---------- Records shown ----------

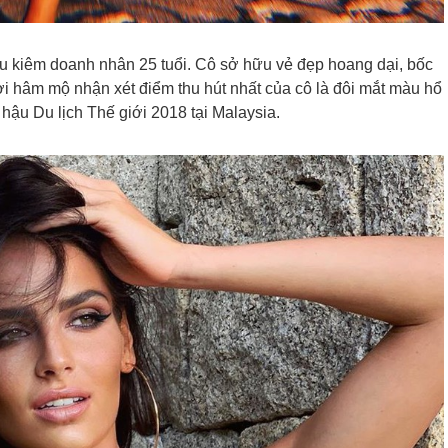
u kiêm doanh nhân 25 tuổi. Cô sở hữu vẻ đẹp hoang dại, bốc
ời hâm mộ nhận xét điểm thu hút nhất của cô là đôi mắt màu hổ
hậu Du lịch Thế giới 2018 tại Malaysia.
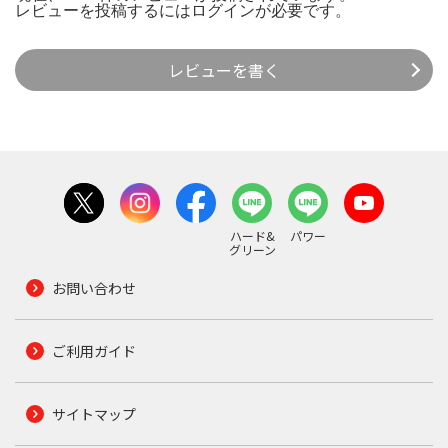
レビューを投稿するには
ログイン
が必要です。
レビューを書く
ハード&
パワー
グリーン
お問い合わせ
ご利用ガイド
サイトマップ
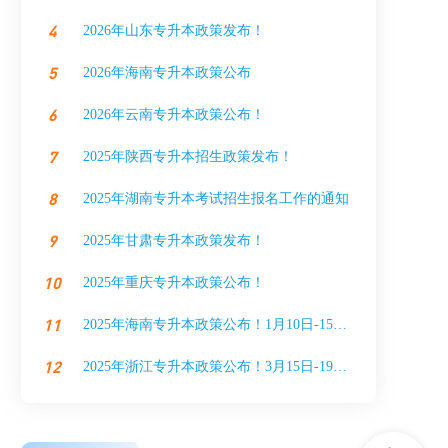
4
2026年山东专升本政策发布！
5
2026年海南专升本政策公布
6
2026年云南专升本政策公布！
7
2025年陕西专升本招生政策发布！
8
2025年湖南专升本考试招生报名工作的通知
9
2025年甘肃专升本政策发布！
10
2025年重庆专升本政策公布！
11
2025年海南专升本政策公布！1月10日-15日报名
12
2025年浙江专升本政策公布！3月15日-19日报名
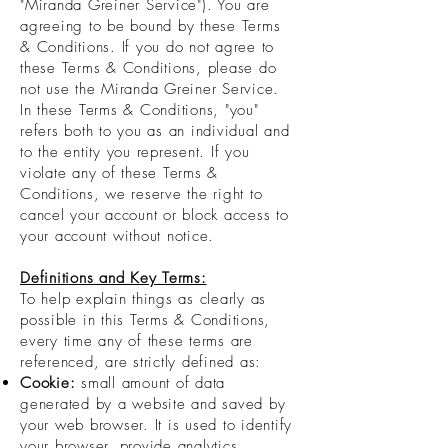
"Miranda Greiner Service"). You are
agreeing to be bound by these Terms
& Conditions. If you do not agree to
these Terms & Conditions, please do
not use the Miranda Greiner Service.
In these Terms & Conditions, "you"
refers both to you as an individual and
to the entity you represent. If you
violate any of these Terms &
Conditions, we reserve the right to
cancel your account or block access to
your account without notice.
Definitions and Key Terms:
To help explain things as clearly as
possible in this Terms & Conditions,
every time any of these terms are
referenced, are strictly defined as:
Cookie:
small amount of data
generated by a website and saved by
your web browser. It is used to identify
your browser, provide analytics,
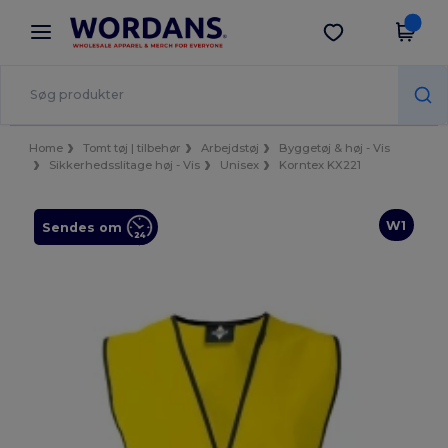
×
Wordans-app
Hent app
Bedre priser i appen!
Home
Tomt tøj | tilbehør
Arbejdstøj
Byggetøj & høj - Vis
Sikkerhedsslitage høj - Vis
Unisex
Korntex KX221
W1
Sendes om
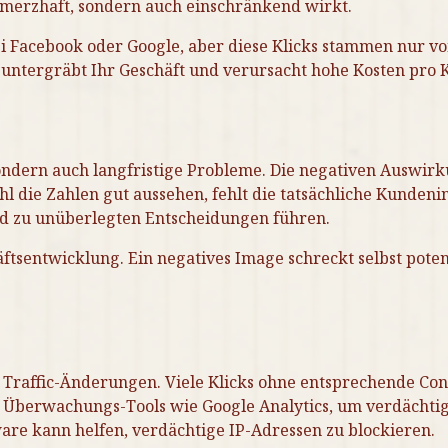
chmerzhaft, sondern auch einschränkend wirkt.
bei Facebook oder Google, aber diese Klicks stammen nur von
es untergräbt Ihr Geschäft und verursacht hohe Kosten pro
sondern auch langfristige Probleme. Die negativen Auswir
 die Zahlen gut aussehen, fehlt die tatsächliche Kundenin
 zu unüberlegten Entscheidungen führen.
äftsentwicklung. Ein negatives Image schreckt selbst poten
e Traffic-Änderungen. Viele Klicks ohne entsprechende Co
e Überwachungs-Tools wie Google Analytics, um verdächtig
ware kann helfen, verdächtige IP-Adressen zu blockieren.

----------

From the records, copy out each line that includes the string "account".

» **Result of the exercise**
cancel your account or block access to
your account without notice.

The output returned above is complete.